I’m From Cedar Hill, TX.

by Michael S.

Satellite overhead image of Texas from Google Earth 2022

I’d always believed that art imitated life. I never realized that sometimes, life imitated art. Such was the case one day Sophomore year, when I came to school and saw something familiar on the wall. It was a page from a journal. My journal. It’d been torn out and taped on the wall.

Suddenly, I remembered what I’d just seen on Dawson’s Creek a couple weeks earlier. When Jack’s poem was posted ALL OVER SCHOOL. I’d lost my journal, and thought it was probably under my bed at home, which was fine, because then nobody could see what I wrote in it.

My parents knew already, and were supportive. There’d been rumors for two years, ever since I’d told a friend how I felt about him. But this…this was different. This was…monumental.

Before I knew what was happening, I was finding pages taped up everywhere. And not just the originals. Copies. Scores of copies.

Fast forward a week or so, and I’m in a public speaking class. Class hasn’t started yet and one kid (who I’d never liked, and never liked me) sat atop a desk next to a friend of mine, and started reading from a paper. I recognized it immediately as a letter I’d written to a boy. With nothing but instinct burning inside me, I snatched the paper out of his hand and ripped it to pieces, stuffing the pieces in my pocket. The kid acted as if it was an atrocity, as if I’d taken something from him. I proceeded to do the only thing I could think of. I flipped over the chair he was sitting on, sending his very short self to the floor, with the desk falling on top of him. The teacher heard the ruckus, and demanded to know what was going on. I simply sat down, looked the kid in the eye, and said, “he fell.” He didn’t bother to correct me.

Some time later, I was called to the principal’s office because the two boys I’d written letters to (who just HAPPENED to be be MORMON brothers!) had complained.

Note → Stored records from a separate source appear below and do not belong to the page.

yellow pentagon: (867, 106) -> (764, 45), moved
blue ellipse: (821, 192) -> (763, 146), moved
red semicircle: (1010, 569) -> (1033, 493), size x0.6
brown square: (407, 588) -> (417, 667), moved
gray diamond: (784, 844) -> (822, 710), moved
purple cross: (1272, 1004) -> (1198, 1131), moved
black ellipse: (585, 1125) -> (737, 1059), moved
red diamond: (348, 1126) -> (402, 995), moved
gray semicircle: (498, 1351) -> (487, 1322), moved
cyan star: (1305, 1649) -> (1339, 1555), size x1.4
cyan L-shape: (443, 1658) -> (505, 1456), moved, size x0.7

The vice-principal made some comments about disrupting the “learning environment,” and asked why I’d done it. I was dumbstruck.

“Why don’t you ask the people who stole my journal and copied it and posted it all over the school?”

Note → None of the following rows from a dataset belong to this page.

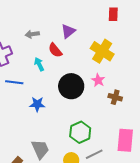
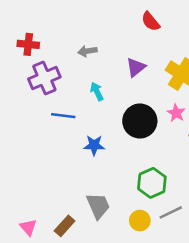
purple triangle: (68, 31) -> (136, 67), moved
red semicircle: (55, 50) -> (151, 22), moved

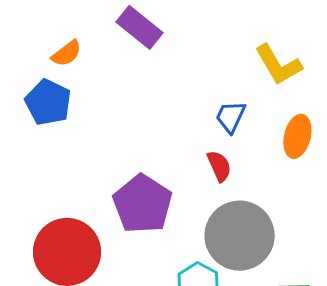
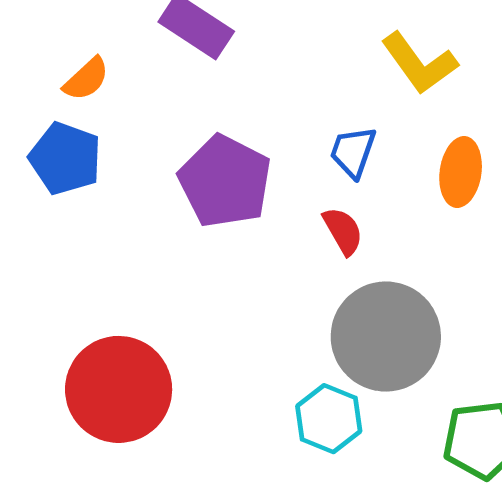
purple pentagon: (142, 204) -> (225, 181), moved

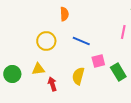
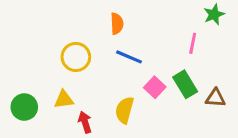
orange semicircle: (64, 14) -> (117, 24), moved
pink square: (98, 61) -> (155, 87), turned -32
green rectangle: (118, 72) -> (185, 84), moved

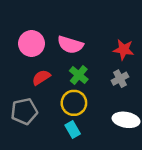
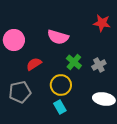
pink circle: (32, 43) -> (14, 40), moved
red star: (124, 50) -> (102, 23), moved
green cross: (79, 75) -> (74, 62), moved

She asked if I’d “lost” the journal on purpose. I told her I had not. She didn’t believe me, and asked if I’d ever served a Saturday detention. I told her yes, but she couldn’t give me one for losing a journal. She said she could.

I told her I didn’t think it was fair, and she asked which parent I’d like her to call.

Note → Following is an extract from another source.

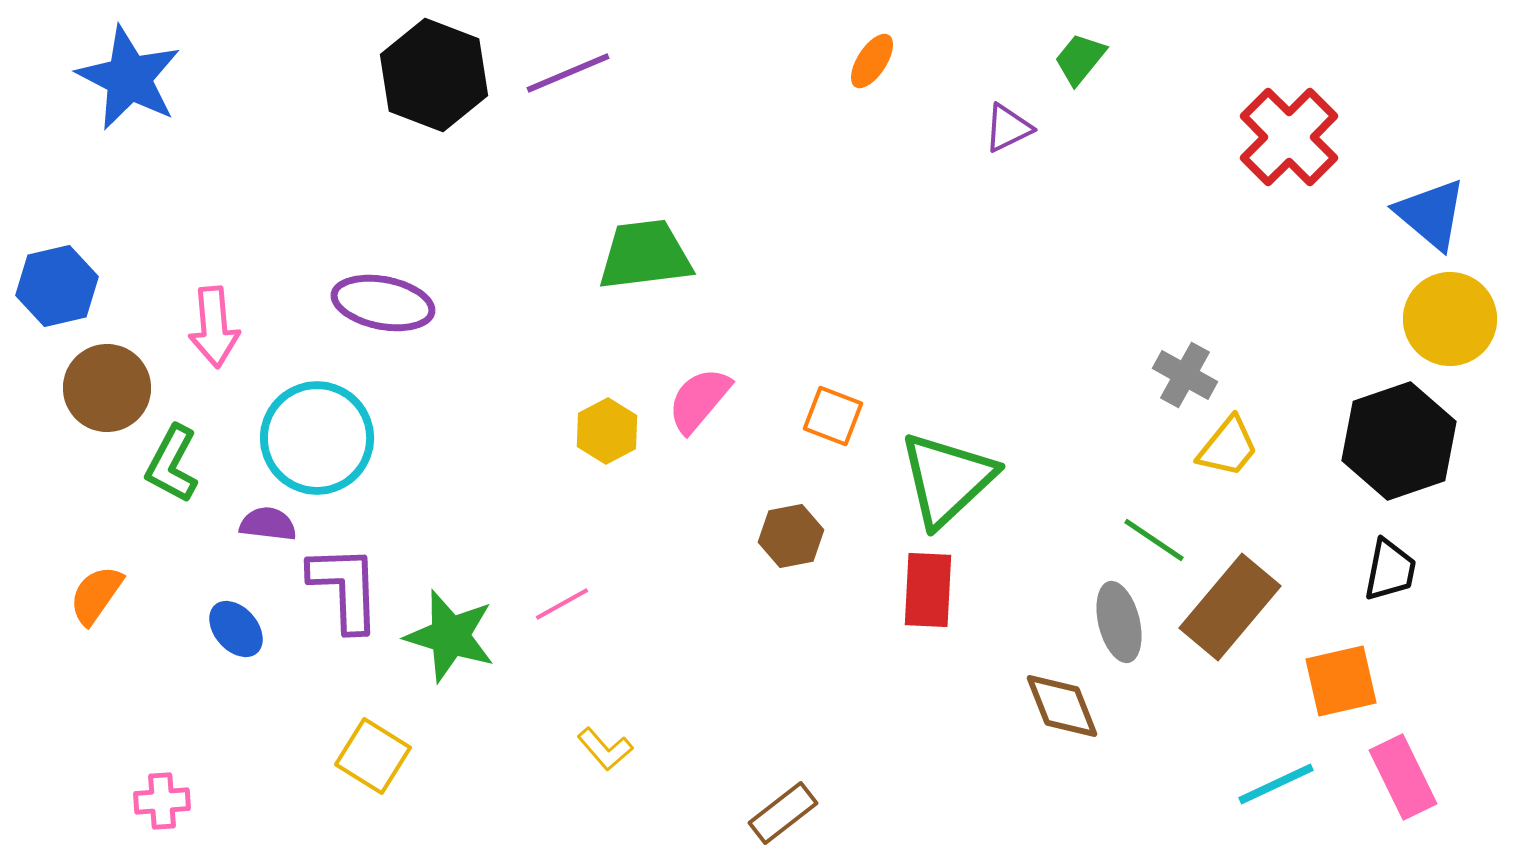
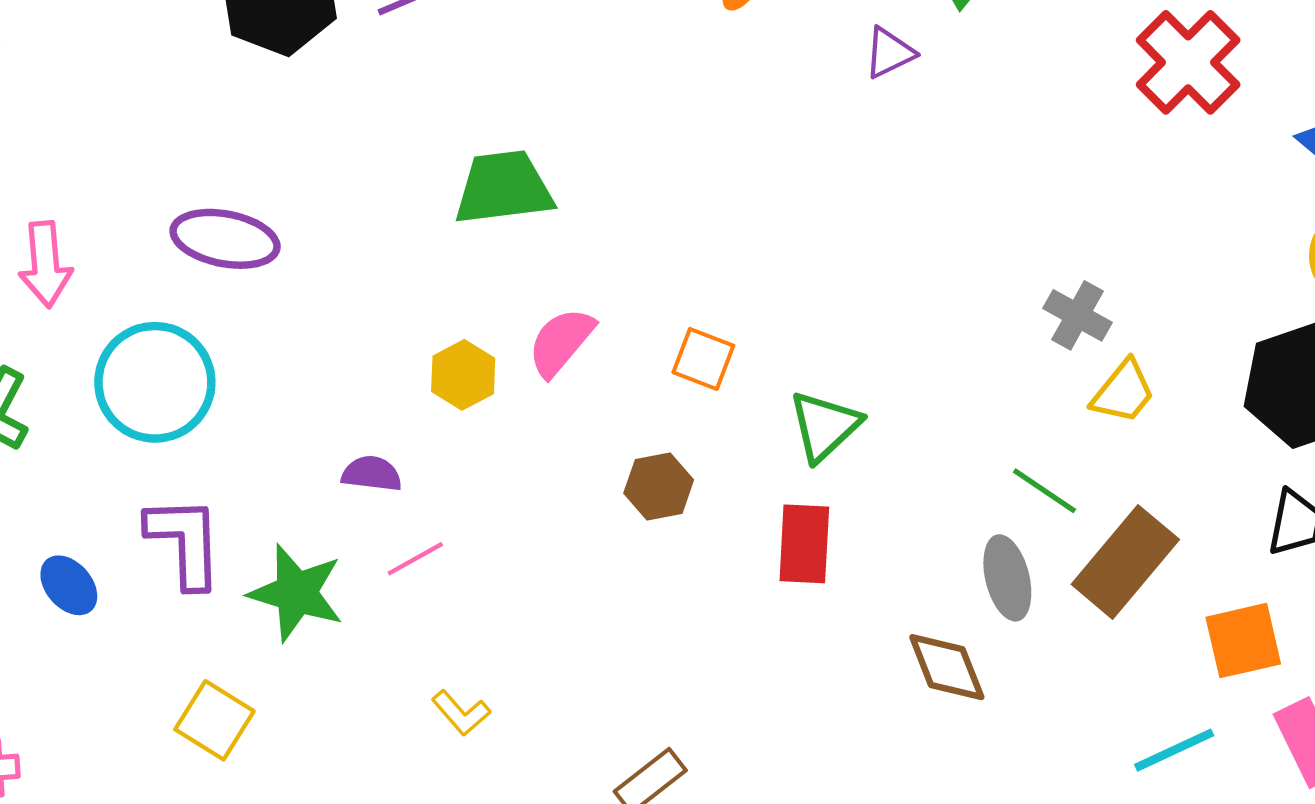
green triangle: (947, 479) -> (825, 426), size x0.7
purple semicircle: (268, 524) -> (372, 474), moved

Now, normally, being a HUGE mama’s boy, I’d have her call mother. But mother was out of town on business, so I had her call dad. Dad, who, as a typical dad, is gruff, strict, and doesn’t take bullshit. Or lip. (Texas boys, you know what I mean!)

Dad was at work. Where? Oh, nowhere special, just one of the top ten newspapers in the country. See, Dad was an editor at a paper which the President (and millions of other people) read every morning (among others, of course). And as soon as Vice-Principal mentioned detention, he asked for her name. I even heard her spell it over the phone to him, then ask him why he needed the spelling. His response? I could hear him over the phone.

“I want to get the spelling correct for when I write this story for tomorrow’s edition. Now, is that Principal, or Vice-Principal?”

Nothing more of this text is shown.